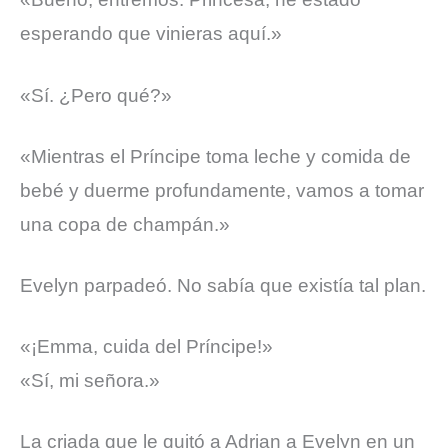
esperando que vinieras aquí.»
«Sí. ¿Pero qué?»
«Mientras el Príncipe toma leche y comida de
bebé y duerme profundamente, vamos a tomar
una copa de champán.»
Evelyn parpadeó. No sabía que existía tal plan.
«¡Emma, cuida del Príncipe!»
«Sí, mi señora.»
La criada que le quitó a Adrian a Evelyn en un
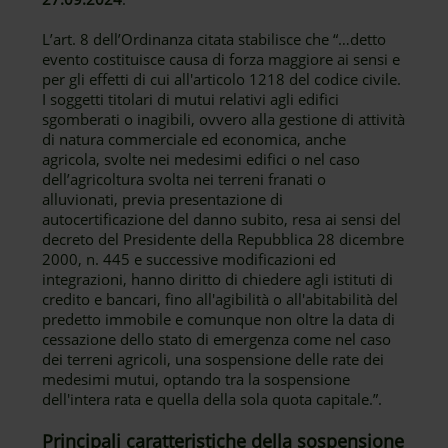
L’art. 8 dell’Ordinanza citata stabilisce che “…detto
evento costituisce causa di forza maggiore ai sensi e
per gli effetti di cui all'articolo 1218 del codice civile.
I soggetti titolari di mutui relativi agli edifici
sgomberati o inagibili, ovvero alla gestione di attività
di natura commerciale ed economica, anche
agricola, svolte nei medesimi edifici o nel caso
dell’agricoltura svolta nei terreni franati o
alluvionati, previa presentazione di
autocertificazione del danno subito, resa ai sensi del
decreto del Presidente della Repubblica 28 dicembre
2000, n. 445 e successive modificazioni ed
integrazioni, hanno diritto di chiedere agli istituti di
credito e bancari, fino all'agibilità o all'abitabilità del
predetto immobile e comunque non oltre la data di
cessazione dello stato di emergenza come nel caso
dei terreni agricoli, una sospensione delle rate dei
medesimi mutui, optando tra la sospensione
dell'intera rata e quella della sola quota capitale.”.
Principali caratteristiche della sospensione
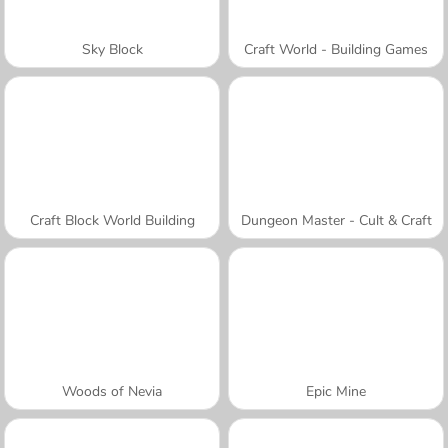
Sky Block
Craft World - Building Games
Craft Block World Building
Dungeon Master - Cult & Craft
Woods of Nevia
Epic Mine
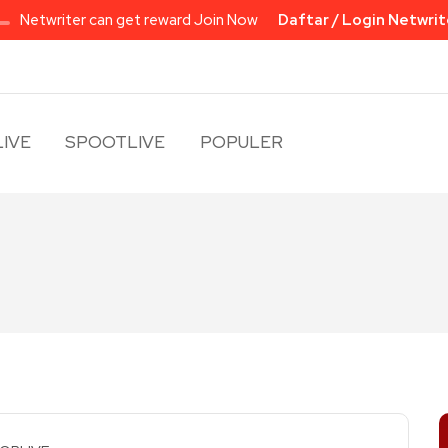
Netwriter can get reward Join Now
Daftar / Login Netwrit
IVE
SPOOTLIVE
POPULER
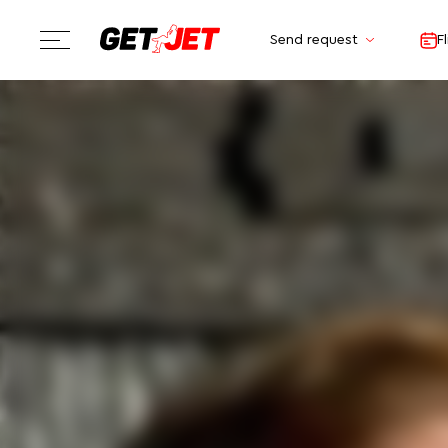
Send request
F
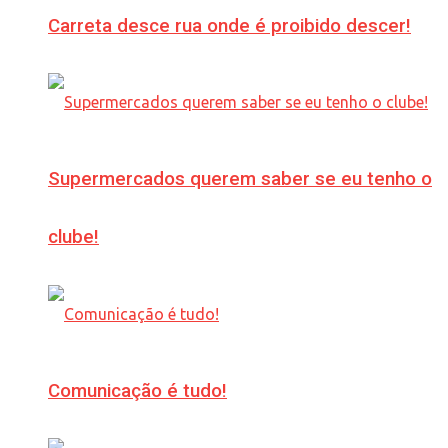
Carreta desce rua onde é proibido descer!
Supermercados querem saber se eu tenho o
clube!
Comunicação é tudo!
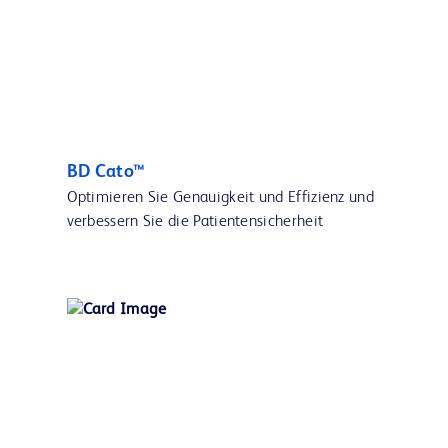
BD Cato™
Optimieren Sie Genauigkeit und Effizienz und
verbessern Sie die Patientensicherheit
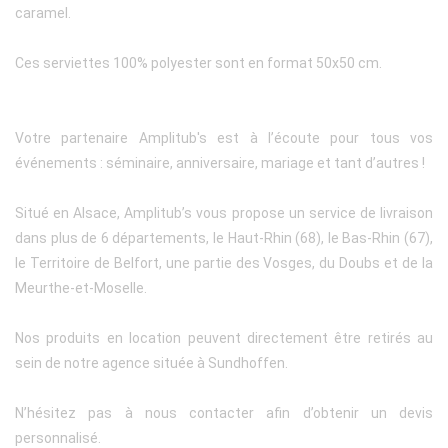
caramel.
Ces serviettes 100% polyester sont en format 50x50 cm.
Votre partenaire Amplitub's est à l’écoute pour tous vos
événements : séminaire, anniversaire, mariage et tant d’autres !
Situé en Alsace, Amplitub’s vous propose un service de livraison
dans plus de 6 départements, le Haut-Rhin (68), le Bas-Rhin (67),
le Territoire de Belfort, une partie des Vosges, du Doubs et de la
Meurthe-et-Moselle.
Nos produits en location peuvent directement être retirés au
sein de notre agence située à Sundhoffen.
N’hésitez pas à nous contacter afin d’obtenir un devis
personnalisé.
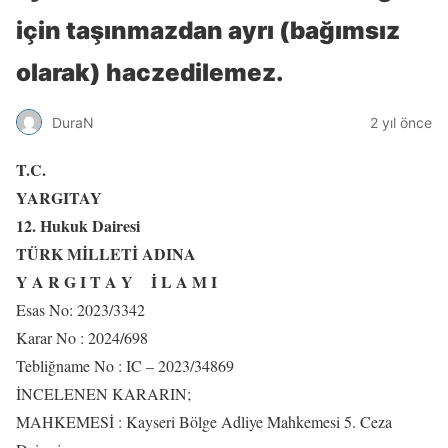
için taşınmazdan ayrı (bağımsız
olarak) haczedilemez.
DuraN
2 yıl önce
T.C.
YARGITAY
12. Hukuk Dairesi
TÜRK MİLLETİ ADINA
Y A R G I T A Y İ L A M I
Esas No: 2023/3342
Karar No : 2024/698
Tebliğname No : IC – 2023/34869
İNCELENEN KARARIN;
MAHKEMESİ : Kayseri Bölge Adliye Mahkemesi 5. Ceza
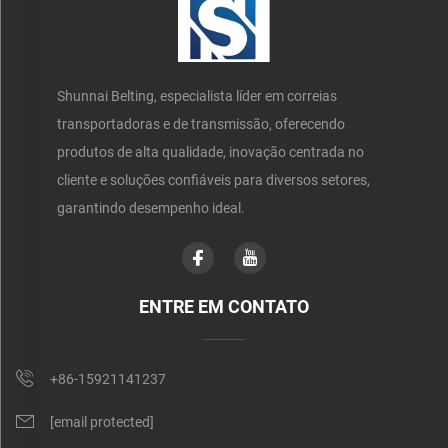
Shunnai Belting, especialista líder em correias
transportadoras e de transmissão, oferecendo
produtos de alta qualidade, inovação centrada no
cliente e soluções confiáveis para diversos setores,
garantindo desempenho ideal.
ENTRE EM CONTATO
+86-15921141237
[email protected]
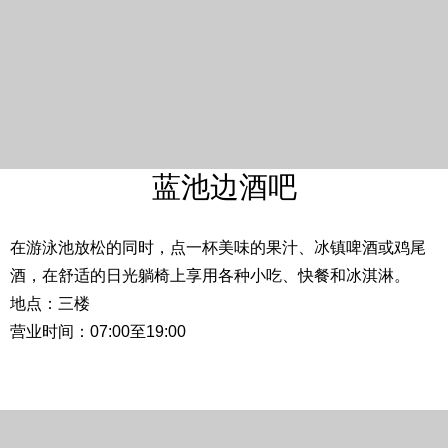
蓝池边酒吧
在游泳池放松的同时，点一杯美味的果汁、冰镇啤酒或鸡尾
酒，在舒适的日光躺椅上享用各种小吃、快餐和冰淇淋。
地点：三楼
营业时间：07:00至19:00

_What you need to do_:
Which of the lines above mention the word "sospensione"? Pull those lines out.

_The answer_:
dei terreni agricoli, una sospensione delle rate dei
medesimi mutui, optando tra la sospensione
Principali caratteristiche della sospensione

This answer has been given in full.